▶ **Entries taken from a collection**
........
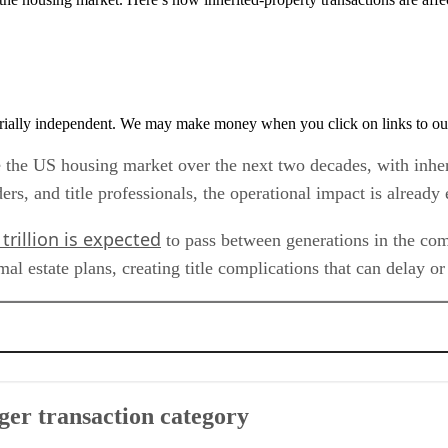
rially independent. We may make money when you click on links to ou
pe the US housing market over the next two decades, with inhe
nders, and title professionals, the operational impact is alread
trillion is expected
to pass between generations in the comin
 estate plans, creating title complications that can delay or 
ory
ger transaction category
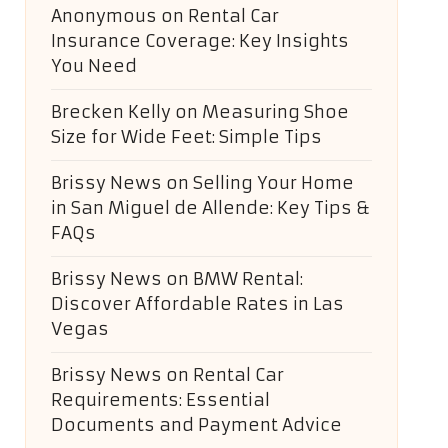
Anonymous
on
Rental Car
Insurance Coverage: Key Insights
You Need
Brecken Kelly
on
Measuring Shoe
Size for Wide Feet: Simple Tips
Brissy News
on
Selling Your Home
in San Miguel de Allende: Key Tips &
FAQs
Brissy News
on
BMW Rental:
Discover Affordable Rates in Las
Vegas
Brissy News
on
Rental Car
Requirements: Essential
Documents and Payment Advice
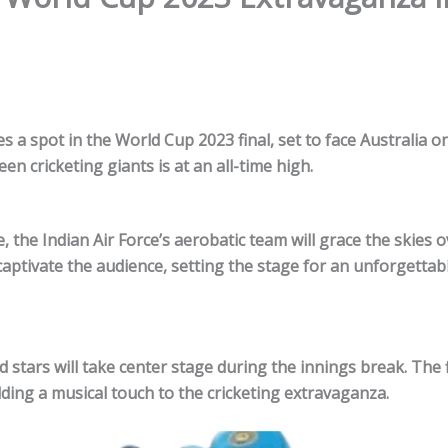
es a spot in the World Cup
2023
final, set to face Australia o
en cricketing giants is at an all-time high.
 the Indian Air Force’s aerobatic team will grace the skies o
captivate the audience, setting the stage for an unforgettab
 stars will take center stage during the innings break. The f
ding a musical touch to the cricketing extravaganza.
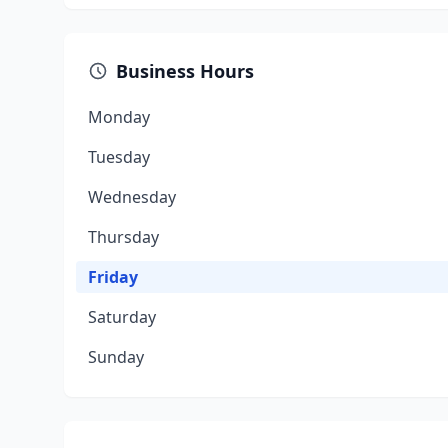
Business Hours
Monday
Tuesday
Wednesday
Thursday
Friday
Saturday
Sunday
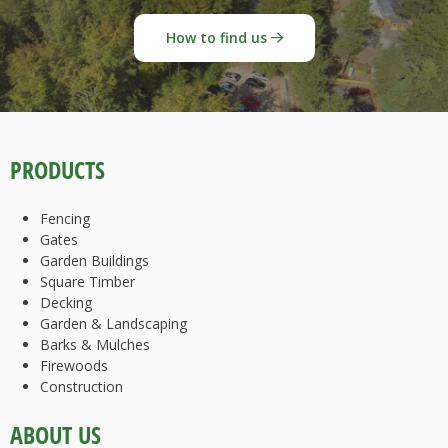
How to find us
PRODUCTS
Fencing
Gates
Garden Buildings
Square Timber
Decking
Garden & Landscaping
Barks & Mulches
Firewoods
Construction
ABOUT US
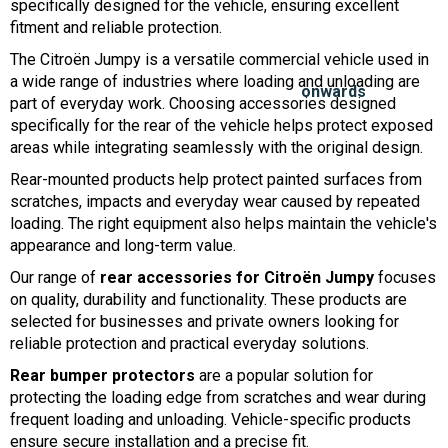
specifically designed for the vehicle, ensuring excellent
fitment and reliable protection.
The Citroën Jumpy is a versatile commercial vehicle used in
a wide range of industries where loading and unloading are
part of everyday work. Choosing accessories designed
specifically for the rear of the vehicle helps protect exposed
areas while integrating seamlessly with the original design.
Rear-mounted products help protect painted surfaces from
scratches, impacts and everyday wear caused by repeated
loading. The right equipment also helps maintain the vehicle's
appearance and long-term value.
Our range of
rear accessories for Citroën Jumpy
focuses
on quality, durability and functionality. These products are
selected for businesses and private owners looking for
reliable protection and practical everyday solutions.
Rear bumper protectors
are a popular solution for
protecting the loading edge from scratches and wear during
frequent loading and unloading. Vehicle-specific products
ensure secure installation and a precise fit.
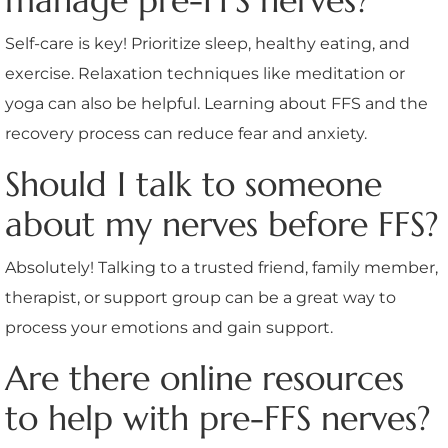
manage pre-FFS nerves?
Self-care is key! Prioritize sleep, healthy eating, and
exercise. Relaxation techniques like meditation or
yoga can also be helpful. Learning about FFS and the
recovery process can reduce fear and anxiety.
Should I talk to someone
about my nerves before FFS?
Absolutely! Talking to a trusted friend, family member,
therapist, or support group can be a great way to
process your emotions and gain support.
Are there online resources
to help with pre-FFS nerves?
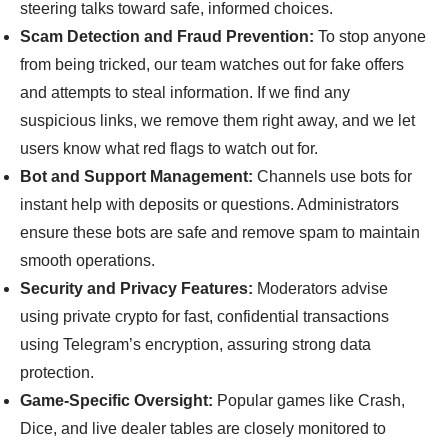
steering talks toward safe, informed choices.
Scam Detection and Fraud Prevention:
To stop anyone
from being tricked, our team watches out for fake offers
and attempts to steal information. If we find any
suspicious links, we remove them right away, and we let
users know what red flags to watch out for.
Bot and Support Management:
Channels use bots for
instant help with deposits or questions. Administrators
ensure these bots are safe and remove spam to maintain
smooth operations.
Security and Privacy Features:
Moderators advise
using private crypto for fast, confidential transactions
using Telegram’s encryption, assuring strong data
protection.
Game-Specific Oversight:
Popular games like Crash,
Dice, and live dealer tables are closely monitored to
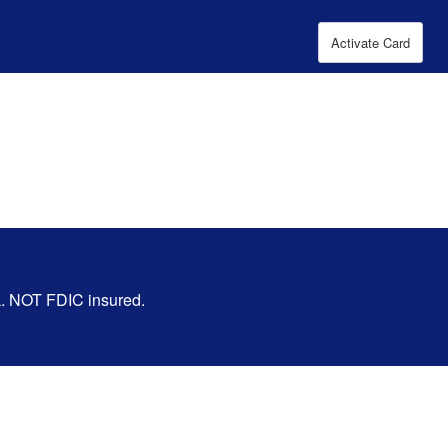
Activate Card
nk. NOT FDIC insured.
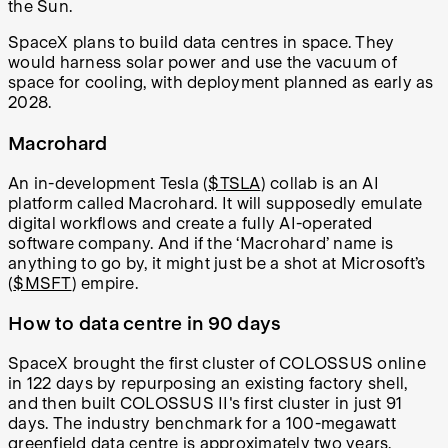
the Sun.
SpaceX plans to build data centres in space. They
would harness solar power and use the vacuum of
space for cooling, with deployment planned as early as
2028.
Macrohard
An in-development Tesla (
$TSLA
) collab is an AI
platform called Macrohard. It will supposedly emulate
digital workflows and create a fully AI-operated
software company. And if the ‘Macrohard’ name is
anything to go by, it might just be a shot at Microsoft’s
(
$MSFT
) empire.
How to data centre in 90 days
SpaceX brought the first cluster of COLOSSUS online
in 122 days by repurposing an existing factory shell,
and then built COLOSSUS II's first cluster in just 91
days. The industry benchmark for a 100-megawatt
greenfield data centre is approximately two years.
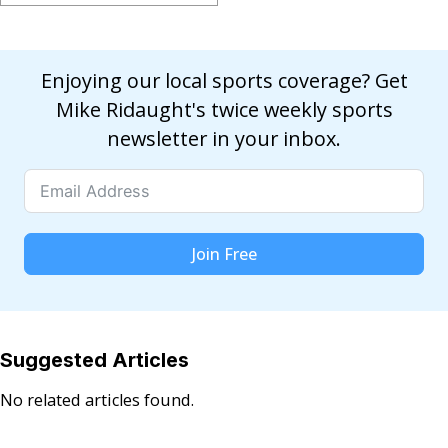
Enjoying our local sports coverage? Get
Mike Ridaught's twice weekly sports
newsletter in your inbox.
Join Free
Suggested Articles
No related articles found.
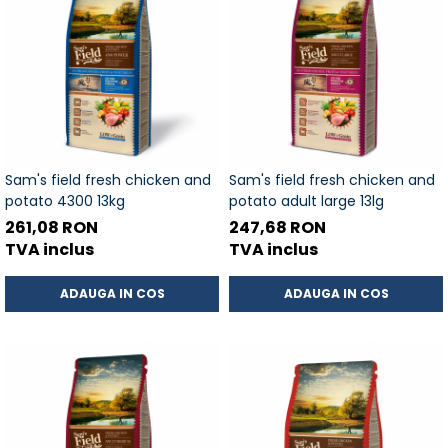
Sam's field fresh chicken and
Sam's field fresh chicken and
potato 4300 13kg
potato adult large 13lg
261,08 RON
247,68 RON
TVA inclus
TVA inclus
ADAUGA IN COS
ADAUGA IN COS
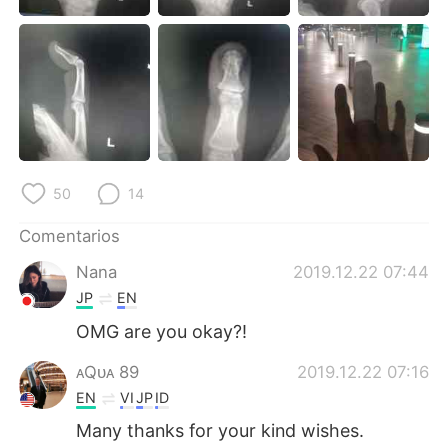
日本語
한국어
Русский
ไทย
Indonesia
Italiano
Türkçe
Tiếng Việt
50
14
Português
Comentarios
Nana
2019.12.22 07:44
JP
EN
OMG are you okay?!
ᴀQᴜᴀ 89
2019.12.22 07:16
EN
VI
JP
ID
Many thanks for your kind wishes.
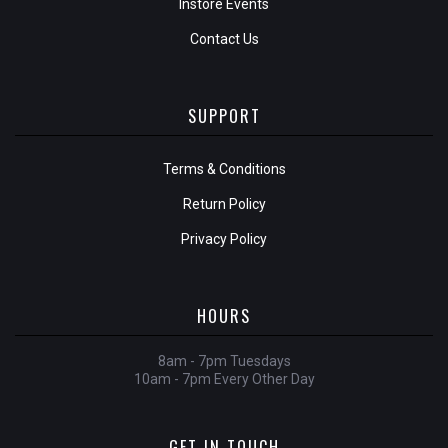
Instore Events
Contact Us
SUPPORT
Terms & Conditions
Return Policy
Privacy Policy
HOURS
8am - 7pm Tuesdays
10am - 7pm Every Other Day
GET IN TOUCH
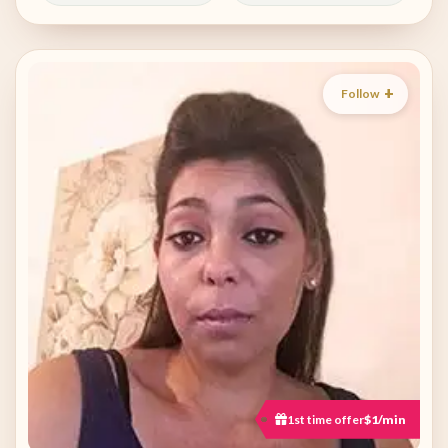
Follow
1st time offer
$1/min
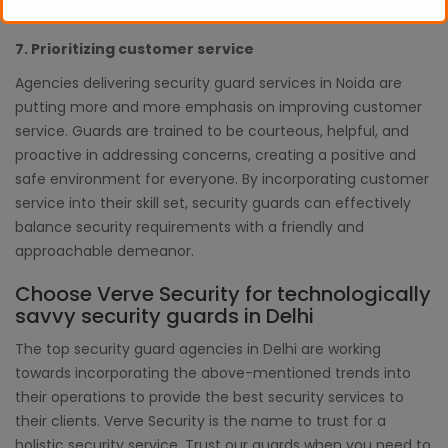
are crucial.
7. Prioritizing customer service
Agencies delivering security guard services in Noida are
putting more and more emphasis on improving customer
service. Guards are trained to be courteous, helpful, and
proactive in addressing concerns, creating a positive and
safe environment for everyone. By incorporating customer
service into their skill set, security guards can effectively
balance security requirements with a friendly and
approachable demeanor.
Choose Verve Security for technologically
savvy security guards in Delhi
The top security guard agencies in Delhi are working
towards incorporating the above-mentioned trends into
their operations to provide the best security services to
their clients. Verve Security is the name to trust for a
holistic security service. Trust our guards when you need to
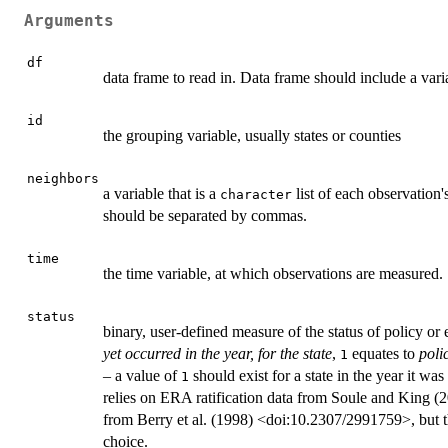
Arguments
df
data frame to read in. Data frame should include a varia
id
the grouping variable, usually states or counties
neighbors
a variable that is a
list of each observation'
character
should be separated by commas.
time
the time variable, at which observations are measured.
status
binary, user-defined measure of the status of policy or e
yet occurred in the year, for the state
,
equates to
poli
1
– a value of
should exist for a state in the year it w
1
relies on ERA ratification data from Soule and King 
from Berry et al. (1998) <doi:10.2307/2991759>, but th
choice.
........
▶ **Exercise goal**
Look above for the line with "in 122 days" and the line with "a variable that is a", then copy them and all lines in between exactly as written, and only those, without any pictures.

▶ **Response area**
in 122 days by repurposing an existing factory shell,
and then built COLOSSUS II's first cluster in just 91
days. The industry benchmark for a 100-megawatt
greenfield data centre is approximately two years.
Enjoying our local sports coverage? Get
Mike Ridaught's twice weekly sports
newsletter in your inbox.
Join Free
Suggested Articles
No related articles found.
Sam's field fresh chicken and
Sam's field fresh chicken and
potato 4300 13kg
potato adult large 13lg
261,08 RON
247,68 RON
TVA inclus
TVA inclus
ADAUGA IN COS
ADAUGA IN COS
日本語
한국어
Русский
ไทย
Indonesia
Italiano
Türkçe
Tiếng Việt
50
14
Português
Comentarios
Nana
2019.12.22 07:44
JP
EN
OMG are you okay?!
ᴀQᴜᴀ 89
2019.12.22 07:16
EN
VI
JP
ID
Many thanks for your kind wishes.
Instore Events
Contact Us
SUPPORT
Terms & Conditions
Return Policy
Privacy Policy
HOURS
8am - 7pm Tuesdays
10am - 7pm Every Other Day
GET IN TOUCH
Follow
1st time offer
$1/min
are crucial.
7. Prioritizing customer service
Agencies delivering security guard services in Noida are
putting more and more emphasis on improving customer
service. Guards are trained to be courteous, helpful, and
proactive in addressing concerns, creating a positive and
safe environment for everyone. By incorporating customer
service into their skill set, security guards can effectively
balance security requirements with a friendly and
approachable demeanor.
Choose Verve Security for technologically
savvy security guards in Delhi
The top security guard agencies in Delhi are working
towards incorporating the above-mentioned trends into
their operations to provide the best security services to
their clients. Verve Security is the name to trust for a
holistic security service. Trust our guards when you need to
Arguments
df
data frame to read in. Data frame should include a varia
id
the grouping variable, usually states or counties
neighbors
a variable that is a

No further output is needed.